Ces temporalités superposées ont quelque chose de touchant, et la personnalité rieuse de Maurice Baquet emporte le morceau, comme dans cette étrange conversation à flanc de montagne où il échange avec un alpiniste japonais qui manifestement ne comprend pas grand chose aux blagues du Français, mais semble bien connaître le nom de Rébuffat, que l'on revoit avec joie dans quelques images, avec sa bonne gueule qui ressemblait vaguement à celle d'Edmund Hillary, dont j'ai déjà parlé ici, lui aussi membre d'un beau duo de grimpeurs. La grimpe, justement, n'est clairement pas au centre de ce film de Philibert, l'amitié si. Et l'émotion de Baquet, quand il embrasse le sommet pour son ami Gaston, est belle à voir.

 


En réalité il existe un quatrième film consacré par Nicolas Philibert à Christophe Profit, La Face nord du Camembert (1985), tourné peu après le premier, Christophe, mais je ne l'ai pas vu et il ne s'agit pas d'un film de montagne : Profit y joue les cascadeurs et escalade la façade lisse d'un bâtiment pour les besoins d'un film.

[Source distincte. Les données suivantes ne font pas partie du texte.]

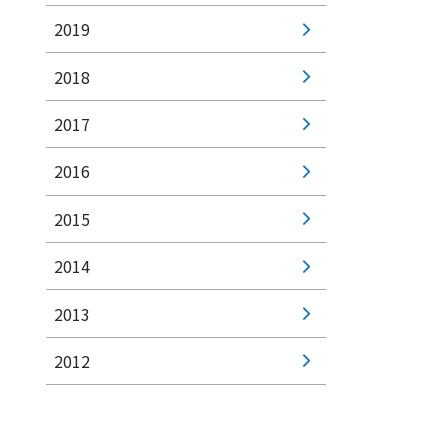
2019
2018
2017
2016
2015
2014
2013
2012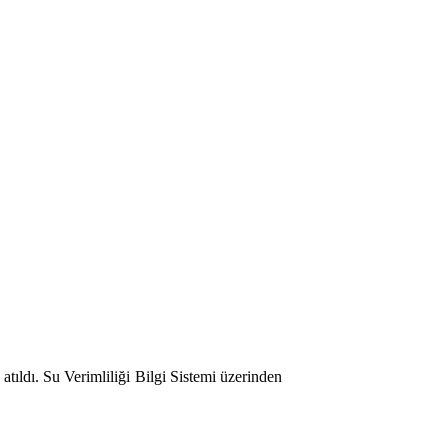
ıldı. Su Verimliliği Bilgi Sistemi üzerinden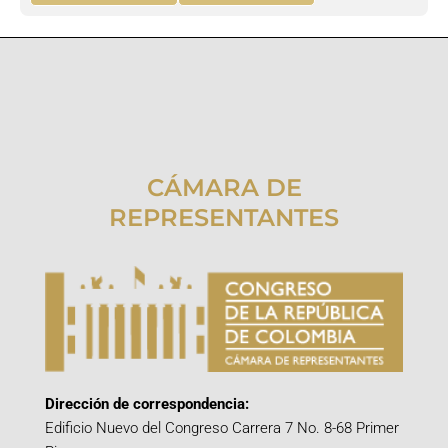
CÁMARA DE
REPRESENTANTES
Dirección de correspondencia:
Edificio Nuevo del Congreso Carrera 7 No. 8-68 Primer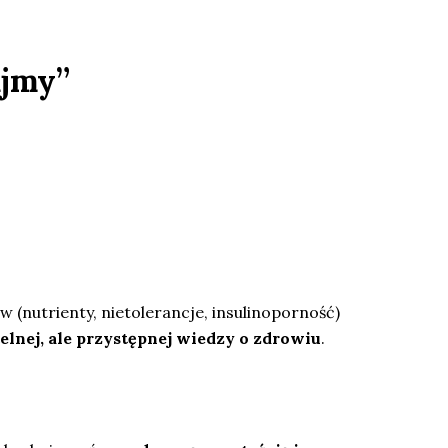
ujmy”
w (nutrienty, nietolerancje, insulinoporność)
telnej, ale przystępnej wiedzy o zdrowiu
.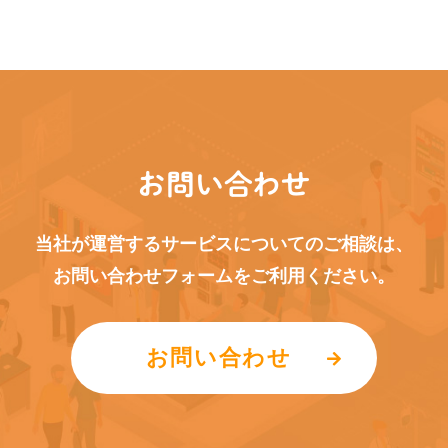
お問い合わせ
当社が運営するサービスについてのご相談は、
お問い合わせフォームをご利用ください。
お問い合わせ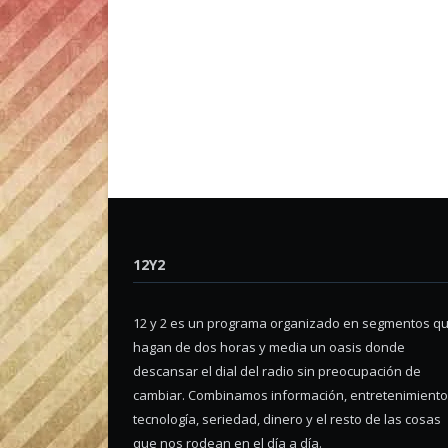
12Y2
12 y 2 es un programa organizado en segmentos q
hagan de dos horas y media un oasis donde
descansar el dial del radio sin preocupación de
cambiar. Combinamos información, entretenimiento
tecnología, seriedad, dinero y el resto de las cosas
que nos rodean en el día a día.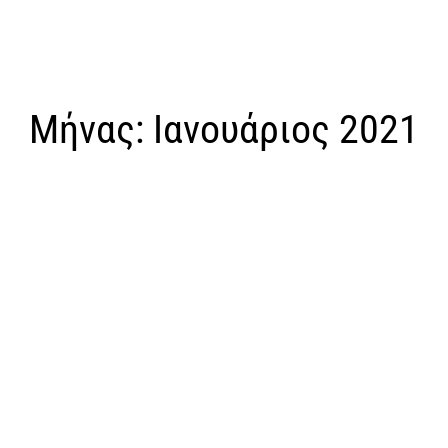
Μήνας:
Ιανουάριος 2021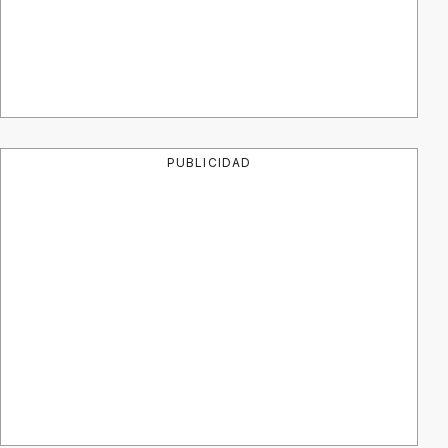
PUBLICIDAD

Mais les trois films de montagne de Philibert avec Profit, belle trilogie pour un seul homme (et sa femme, et Maurice Baquet, et deux fantômes d'alpinistes disparus), dessinent un beau portrait de la figure de l'alpiniste, l'arpenteur de roches, aventurier solitaire porté par l'amour des vivants et la mémoire, l'amitié, la présence fantomatique de ses pareils tombés. 

 


L'ultime séquence du Come-back de Baquet, où l'on voit Maurice Baquet et Christophe Profit, de retour de leur ascension, jouer ensemble et en tenue de ville du violoncelle, assis sur des tabourets (à quatre pieds, petit raté de Philibert et de son staff déco), au milieu d'un parterre fleuri et au-devant des montagnes, au cœur d'un plateau des Alpes, n'est pas sans rappeler le dernier plan du Master & Commander de Peter Weir, qui aura réuni de la même façon Russell Crowe et Paul Bettany dans une autre célébration de l'aventure et de l'amitié, non pas sur les sommets, mais en pleine mer, ce qui est du pareil au même.

 

Christophe / Trilogie pour un homme seul / Le Come-back de Baquet de Nicolas Philibert avec Christophe Profit et Maurice Baquet (1985/1987/1988)

8 avril 2015

Aux Frontières de l'aube

La première fois que j'ai lancé ce film je me suis endormi au bout de dix minutes. La deuxième fois j'ai pioncé à nouveau, et re-pioncé la troisième. Je l'ai retenté deux fois ensuite, les deux fois je me suis encore endormi au passage de la barre fatidique des dix minutes, précisément. Les trois tentatives suivantes (respectivement les sixième, septième et huitième essais) connurent le même sort. Je n'évoquerai même pas la neuvième fois, car elle n'a pas à proprement parler eu lieu. Les cinq fois suivantes, je n'ai pas dépassé le quart d'heure (mais je notai, pas peu fier, une amélioration de cinq minutes sur mon record jusque là maintes fois égalé, jamais dépassé). La quinzième tentative fut la bonne. Ce film m'aura servi une cure de sommeil maxi modèle sur un plateau. On n'a pas idée de tout filmer dans le noir aussi... Near dark c'est dark, très dark, trop dark. Les vampires craignent le soleil, ok, mais pas les spectateurs, alors c'était pas la peine de tourner le film dans le noir complet, parce que c'est con mais on n'y voit rien. J'ai eu beau mettre la luminosité à 100% sur mon écran Daewoo, j'y ai vu que dalle. Comment ne pas pioncer comme un loir ? Et la bande originale par Tangerine Dream (« Tango de rêve ») n'arrange rien. Le rythme mollasson et les suites de plans auxquels on ne comprend rien, non plus !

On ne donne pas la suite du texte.